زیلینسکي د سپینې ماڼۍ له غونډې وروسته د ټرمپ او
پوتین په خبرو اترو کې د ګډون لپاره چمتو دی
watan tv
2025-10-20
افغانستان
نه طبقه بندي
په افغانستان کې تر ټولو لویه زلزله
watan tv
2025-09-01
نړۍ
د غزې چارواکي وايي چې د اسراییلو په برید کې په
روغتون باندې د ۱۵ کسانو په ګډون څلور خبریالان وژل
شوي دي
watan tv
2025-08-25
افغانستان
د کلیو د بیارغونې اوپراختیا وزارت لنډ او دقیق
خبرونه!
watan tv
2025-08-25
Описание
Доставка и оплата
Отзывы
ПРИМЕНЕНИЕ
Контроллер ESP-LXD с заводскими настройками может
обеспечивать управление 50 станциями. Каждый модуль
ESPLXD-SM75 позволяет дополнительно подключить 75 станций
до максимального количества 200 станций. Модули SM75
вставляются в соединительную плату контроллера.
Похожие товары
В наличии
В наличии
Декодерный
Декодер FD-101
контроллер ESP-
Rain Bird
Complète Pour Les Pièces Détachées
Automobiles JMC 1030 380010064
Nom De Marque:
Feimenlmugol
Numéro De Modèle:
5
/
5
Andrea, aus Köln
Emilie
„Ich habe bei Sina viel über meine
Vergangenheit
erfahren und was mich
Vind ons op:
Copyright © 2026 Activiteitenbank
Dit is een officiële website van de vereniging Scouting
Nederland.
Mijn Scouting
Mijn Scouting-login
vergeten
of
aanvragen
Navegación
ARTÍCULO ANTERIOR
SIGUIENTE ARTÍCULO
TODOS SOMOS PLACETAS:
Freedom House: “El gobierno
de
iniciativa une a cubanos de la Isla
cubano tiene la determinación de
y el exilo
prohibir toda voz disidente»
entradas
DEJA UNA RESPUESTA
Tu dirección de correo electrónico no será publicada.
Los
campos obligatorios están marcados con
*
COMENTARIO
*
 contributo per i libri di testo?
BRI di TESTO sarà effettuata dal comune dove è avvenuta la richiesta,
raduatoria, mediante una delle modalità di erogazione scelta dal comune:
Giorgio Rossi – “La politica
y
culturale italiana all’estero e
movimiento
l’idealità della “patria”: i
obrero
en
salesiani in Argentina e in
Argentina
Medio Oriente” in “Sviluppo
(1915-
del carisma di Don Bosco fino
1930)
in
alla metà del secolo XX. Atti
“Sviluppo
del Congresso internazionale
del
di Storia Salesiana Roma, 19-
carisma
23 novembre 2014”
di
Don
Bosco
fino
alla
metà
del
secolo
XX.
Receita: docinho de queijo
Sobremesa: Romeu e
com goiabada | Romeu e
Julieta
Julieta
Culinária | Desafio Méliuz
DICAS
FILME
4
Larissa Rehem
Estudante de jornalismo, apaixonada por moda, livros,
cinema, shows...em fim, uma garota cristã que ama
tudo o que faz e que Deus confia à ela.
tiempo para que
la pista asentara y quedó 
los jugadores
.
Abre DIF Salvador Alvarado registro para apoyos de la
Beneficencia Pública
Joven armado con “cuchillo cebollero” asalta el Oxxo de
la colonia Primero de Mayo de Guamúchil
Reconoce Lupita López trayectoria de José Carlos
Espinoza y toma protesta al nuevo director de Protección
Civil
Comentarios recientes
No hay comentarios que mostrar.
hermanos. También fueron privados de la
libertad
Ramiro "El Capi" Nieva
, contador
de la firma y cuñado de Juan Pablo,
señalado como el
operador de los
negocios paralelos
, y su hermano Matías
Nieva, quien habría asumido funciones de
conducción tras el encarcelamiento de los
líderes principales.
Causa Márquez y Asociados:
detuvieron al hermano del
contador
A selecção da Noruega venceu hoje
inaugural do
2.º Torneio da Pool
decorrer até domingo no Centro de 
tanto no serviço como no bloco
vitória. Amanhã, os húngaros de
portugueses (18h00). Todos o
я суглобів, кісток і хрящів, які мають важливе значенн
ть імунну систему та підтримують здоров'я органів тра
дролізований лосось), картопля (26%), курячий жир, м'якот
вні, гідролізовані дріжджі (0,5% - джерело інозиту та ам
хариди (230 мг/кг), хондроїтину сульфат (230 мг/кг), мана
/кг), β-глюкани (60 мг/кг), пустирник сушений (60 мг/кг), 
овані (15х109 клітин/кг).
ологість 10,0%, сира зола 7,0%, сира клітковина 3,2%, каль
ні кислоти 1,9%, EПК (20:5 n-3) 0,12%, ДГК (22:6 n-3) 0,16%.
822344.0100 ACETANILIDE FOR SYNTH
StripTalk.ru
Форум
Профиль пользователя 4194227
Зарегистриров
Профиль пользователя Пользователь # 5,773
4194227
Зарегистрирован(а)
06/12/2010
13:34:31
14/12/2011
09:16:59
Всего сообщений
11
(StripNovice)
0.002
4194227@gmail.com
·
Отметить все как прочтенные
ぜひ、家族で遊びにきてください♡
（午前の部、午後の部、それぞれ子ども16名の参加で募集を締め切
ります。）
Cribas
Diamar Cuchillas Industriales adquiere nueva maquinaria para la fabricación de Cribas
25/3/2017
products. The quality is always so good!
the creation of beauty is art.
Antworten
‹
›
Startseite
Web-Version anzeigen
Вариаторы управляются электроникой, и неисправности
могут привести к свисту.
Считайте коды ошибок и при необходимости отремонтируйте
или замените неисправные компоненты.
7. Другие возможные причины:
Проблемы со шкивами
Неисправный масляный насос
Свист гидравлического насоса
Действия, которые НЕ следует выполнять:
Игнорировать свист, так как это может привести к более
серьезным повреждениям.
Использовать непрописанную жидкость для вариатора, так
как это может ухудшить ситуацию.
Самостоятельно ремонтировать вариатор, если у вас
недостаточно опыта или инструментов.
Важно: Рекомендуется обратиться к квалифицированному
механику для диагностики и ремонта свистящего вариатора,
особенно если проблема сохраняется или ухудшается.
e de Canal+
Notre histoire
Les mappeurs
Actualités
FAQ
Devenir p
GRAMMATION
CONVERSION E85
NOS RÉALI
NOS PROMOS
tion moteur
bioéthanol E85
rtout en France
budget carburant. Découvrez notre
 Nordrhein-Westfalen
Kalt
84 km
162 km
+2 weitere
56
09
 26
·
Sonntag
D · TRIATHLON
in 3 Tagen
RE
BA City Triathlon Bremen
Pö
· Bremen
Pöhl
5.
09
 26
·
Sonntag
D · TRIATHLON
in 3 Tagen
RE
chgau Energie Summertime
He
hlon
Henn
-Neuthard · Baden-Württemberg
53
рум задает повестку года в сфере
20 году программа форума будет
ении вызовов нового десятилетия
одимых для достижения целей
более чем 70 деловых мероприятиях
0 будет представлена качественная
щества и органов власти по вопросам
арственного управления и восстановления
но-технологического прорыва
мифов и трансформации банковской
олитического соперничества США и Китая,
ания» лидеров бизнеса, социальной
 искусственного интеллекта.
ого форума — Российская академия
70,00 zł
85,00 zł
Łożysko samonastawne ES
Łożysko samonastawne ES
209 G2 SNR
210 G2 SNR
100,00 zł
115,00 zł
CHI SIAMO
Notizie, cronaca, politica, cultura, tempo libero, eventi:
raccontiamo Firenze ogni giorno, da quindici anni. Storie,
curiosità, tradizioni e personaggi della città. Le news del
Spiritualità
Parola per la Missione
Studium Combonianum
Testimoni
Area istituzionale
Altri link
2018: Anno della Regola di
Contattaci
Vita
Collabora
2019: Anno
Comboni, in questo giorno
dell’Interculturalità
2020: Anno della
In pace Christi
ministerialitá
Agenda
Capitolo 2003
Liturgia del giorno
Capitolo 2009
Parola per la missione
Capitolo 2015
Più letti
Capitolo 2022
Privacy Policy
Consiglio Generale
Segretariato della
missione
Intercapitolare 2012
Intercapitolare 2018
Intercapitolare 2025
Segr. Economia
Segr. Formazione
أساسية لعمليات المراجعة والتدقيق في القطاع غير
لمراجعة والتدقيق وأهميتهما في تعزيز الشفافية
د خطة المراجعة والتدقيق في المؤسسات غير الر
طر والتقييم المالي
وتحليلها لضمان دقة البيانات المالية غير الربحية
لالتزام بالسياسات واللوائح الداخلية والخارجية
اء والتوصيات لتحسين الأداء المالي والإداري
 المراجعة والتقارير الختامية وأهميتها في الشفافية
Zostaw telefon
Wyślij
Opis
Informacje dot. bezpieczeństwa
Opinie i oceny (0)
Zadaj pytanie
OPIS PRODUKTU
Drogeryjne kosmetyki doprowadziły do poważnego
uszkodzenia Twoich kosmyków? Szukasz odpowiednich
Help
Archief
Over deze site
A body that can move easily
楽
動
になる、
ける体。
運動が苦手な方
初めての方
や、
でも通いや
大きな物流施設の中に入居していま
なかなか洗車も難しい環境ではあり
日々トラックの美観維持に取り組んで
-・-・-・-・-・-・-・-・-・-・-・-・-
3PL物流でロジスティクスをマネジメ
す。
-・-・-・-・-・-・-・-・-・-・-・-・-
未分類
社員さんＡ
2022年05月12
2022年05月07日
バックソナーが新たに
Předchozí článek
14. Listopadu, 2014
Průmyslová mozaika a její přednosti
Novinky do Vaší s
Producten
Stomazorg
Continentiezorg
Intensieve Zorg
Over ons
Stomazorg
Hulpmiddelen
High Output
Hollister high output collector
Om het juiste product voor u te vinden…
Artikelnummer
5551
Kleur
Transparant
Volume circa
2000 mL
::::
* _WHAT YOU ARE ASKED TO DO_
Out of the data above, transcribe exactly and only the lines starting with the line that has "Comentarios recientes" and going on through the line that has "Использовать непрописанную жидкость", both included.

* _EXERCISE SOLUTION_
Comentarios recientes
No hay comentarios que mostrar.
hermanos. También fueron privados de la
libertad
Ramiro "El Capi" Nieva
, contador
de la firma y cuñado de Juan Pablo,
señalado como el
operador de los
negocios paralelos
, y su hermano Matías
Nieva, quien habría asumido funciones de
conducción tras el encarcelamiento de los
líderes principales.
Causa Márquez y Asociados:
detuvieron al hermano del
contador
A selecção da Noruega venceu hoje
inaugural do
2.º Torneio da Pool
decorrer até domingo no Centro de 
tanto no serviço como no bloco
vitória. Amanhã, os húngaros de
portugueses (18h00). Todos o
я суглобів, кісток і хрящів, які мають важливе значенн
ть імунну систему та підтримують здоров'я органів тра
дролізований лосось), картопля (26%), курячий жир, м'якот
вні, гідролізовані дріжджі (0,5% - джерело інозиту та ам
хариди (230 мг/кг), хондроїтину сульфат (230 мг/кг), мана
/кг), β-глюкани (60 мг/кг), пустирник сушений (60 мг/кг), 
овані (15х109 клітин/кг).
ологість 10,0%, сира зола 7,0%, сира клітковина 3,2%, каль
ні кислоти 1,9%, EПК (20:5 n-3) 0,12%, ДГК (22:6 n-3) 0,16%.
822344.0100 ACETANILIDE FOR SYNTH
StripTalk.ru
Форум
Профиль пользователя 4194227
Зарегистриров
Профиль пользователя Пользователь # 5,773
4194227
Зарегистрирован(а)
06/12/2010
13:34:31
14/12/2011
09:16:59
Всего сообщений
11
(StripNovice)
0.002
4194227@gmail.com
·
Отметить все как прочтенные
ぜひ、家族で遊びにきてください♡
（午前の部、午後の部、それぞれ子ども16名の参加で募集を締め切
ります。）
Cribas
Diamar Cuchillas Industriales adquiere nueva maquinaria para la fabricación de Cribas
25/3/2017
products. The quality is always so good!
the creation of beauty is art.
Antworten
‹
›
Startseite
Web-Version anzeigen
Вариаторы управляются электроникой, и неисправности
могут привести к свисту.
Считайте коды ошибок и при необходимости отремонтируйте
или замените неисправные компоненты.
7. Другие возможные причины:
Проблемы со шкивами
Неисправный масляный насос
Свист гидравлического насоса
Действия, которые НЕ следует выполнять:
Игнорировать свист, так как это может привести к более
серьезным повреждениям.
Использовать непрописанную жидкость для вариатора, так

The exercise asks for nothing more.